Ainda bem que Manet terá pintado o seu Déjeuner sur l’herbe com base no que sentiu aquando da sua passagem pelas Necessidades em 1859, porque se fosse hoje, das duas uma, ou bem que “abria garrafa” no bar mais próximo ou bem que teria de partilhar o atelier em regime de “cowork”.

A história da Tapada das Necessidades dos últimos 30-40 anos é fácil de resumir pela lengalenga da Primária de antanho, em que se cantava aquele macaco que “de rabo fez navalha, de navalha fez sardinha, de sardinha fez farinha, de farinha fez menina, de menina fez camisa, de camisa fez viola, tum, tum, tum, que…” e hoje é banana.

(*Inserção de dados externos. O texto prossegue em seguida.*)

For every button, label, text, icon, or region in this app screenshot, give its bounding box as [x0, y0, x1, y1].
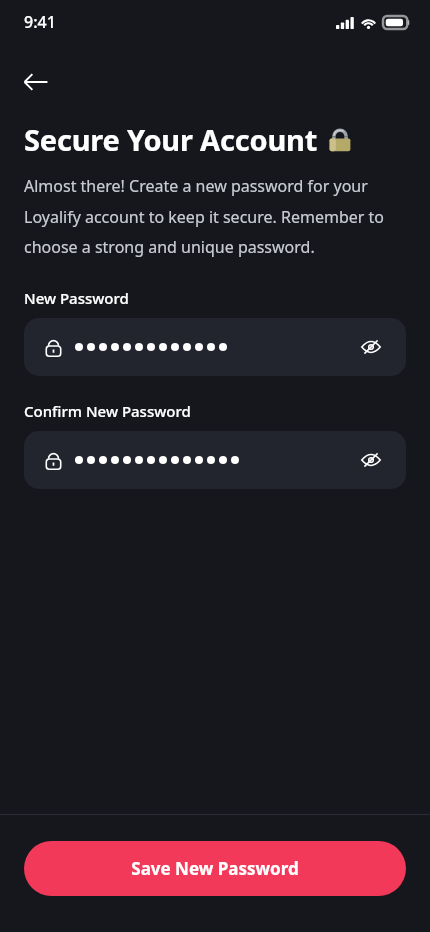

Parêntesis: daqui se pede desculpa aos ilustres nacionais e estrangeiros que pensaram e fizeram como que nos chegasse até hoje a pequena maravilha que é a Tapada das Necessidades, lindíssimo espaço verde cercado por muro (daí a Cerca inicial), pela resenha sumaríssima de indispensáveis agradecimentos e elogios a O Magnânimo, que a pensou barroca à italiana, a D. Maria II e D. Fernando de Saxe-Coburgo-Gota (quem mais?), que a mandaram reformar segundo o paisagismo da época e ali fundaram viveiros e uma escola de jardineiros (!), a D. Pedro V, que lhe erigiu a belíssima estufa, e a D. Carlos e D. Amélia, que viriam a fazer a “casa do regalo”, o atelier de pintura da rainha. Uma herança valiosíssima que merecia outros herdeiros, convenhamos.

Não esquecer, também, o Palácio homónimo, então Real, onde reza muita História, entre os reis e altos dignitários dos sete cantos do mundo, que por ali residiram, uns, pernoitaram, outros. E curiosidades as mais diversas, desde logo o bombardeamento republicano que desde o rio tentou acertar em D. Manuel II, que escaparia aos petardos em jogo de gato e do rato, ou, mais recente, a da inexplicável classificação de imóvel de interesse público, quando na realidade todo o conjunto merece ser monumento nacional. Pelo meio, a destruição do Picadeiro Real, em 1974, para as instalações do Instituto da Defesa Nacional. E há poucos meses deram cabo das vistas que do magnífico miradouro fronteiro se usufruía para o Tejo, graças aos dois pisos a mais do novo hospital da CUF, aprovados por engano pela CML. Atente-se ainda no estado deplorável da igreja do palácio e estamos conversados.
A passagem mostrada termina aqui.